Tuesday, July 23, 2019
Camille Claudel: A Film Review
The woman and her career is a contemporary theme in politics. That topic is more clearly seen with the distance of time. Here is a gifted woman whose mother was deeply hostile to her talent, and took the one available escape route to do justice to her talent. And the dude who was outshined did not take kindly to her talent either. You see the loneliness of a genius. You also see that the one man two woman thing does not work. It causes deep and lasting pain.
It is not easy to be a gifted artist. It is much harder as a woman. She was more gifted than the guy, as well her poet brother.
It is a great work of art, duly recognized. But it is also deeply contemporary.
2020 is that year of reckoning.
But then you also see pragmatic stuff like, this artist could have used a good agent.

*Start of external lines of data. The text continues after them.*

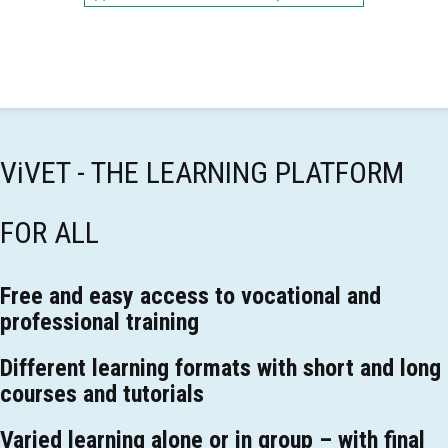
ViVET - THE LEARNING PLATFORM
FOR ALL
Free and easy access to vocational and
professional training
Different learning formats with short and long
courses and tutorials
Varied learning alone or in group – with final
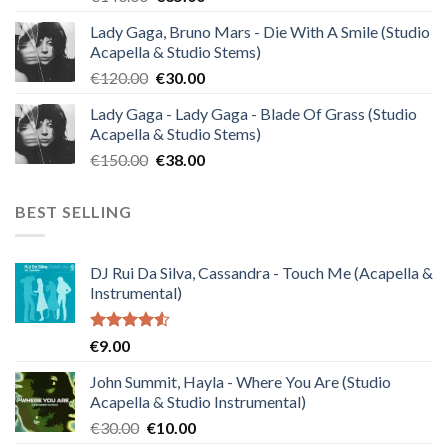
price
price
Lady Gaga, Bruno Mars - Die With A Smile (Studio
was:
is:
Acapella & Studio Stems)
€140.00.
€35.00.
Original
Current
€
120.00
€
30.00
price
price
Lady Gaga - Lady Gaga - Blade Of Grass (Studio
was:
is:
Acapella & Studio Stems)
€120.00.
€30.00.
Original
Current
€
150.00
€
38.00
price
price
was:
is:
BEST SELLING
€150.00.
€38.00.
DJ Rui Da Silva, Cassandra - Touch Me (Acapella &
Instrumental)
Rated
€
9.00
4.50
out
of 5
John Summit, Hayla - Where You Are (Studio
Acapella & Studio Instrumental)
Original
Current
€
30.00
€
10.00
price
price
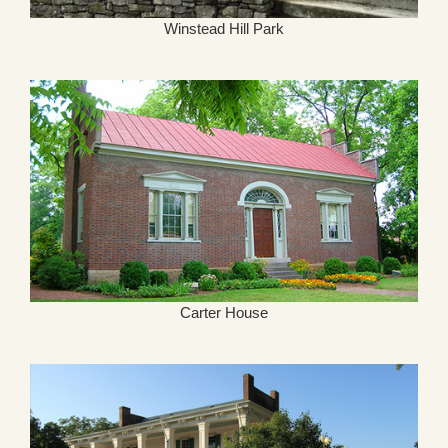
Winstead Hill Park
Carter House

Camille Claudel Camille Claudel, in full Camille-Rosalie Claudel, (born December 8, 1864, Villeneuve-sur-Fère, France—died October 19, 1943, Montdevergues asylum, Montfavet, near Avignon), French sculptor of whose work little remains and who for many years was best known as the mistress and muse of Auguste Rodin. She was also the sister of Paul Claudel, whose journals and memoirs provide much of the scant information available on his sister’s life...... She became obsessed with Rodin’s injustice to her and began to feel persecuted by him and his “gang.” .... On March 10, 1913, she was committed involuntarily to an asylum at Ville-Évrard. In September 1914 she was transferred to the asylum of Montdevergues, where she remained until her death.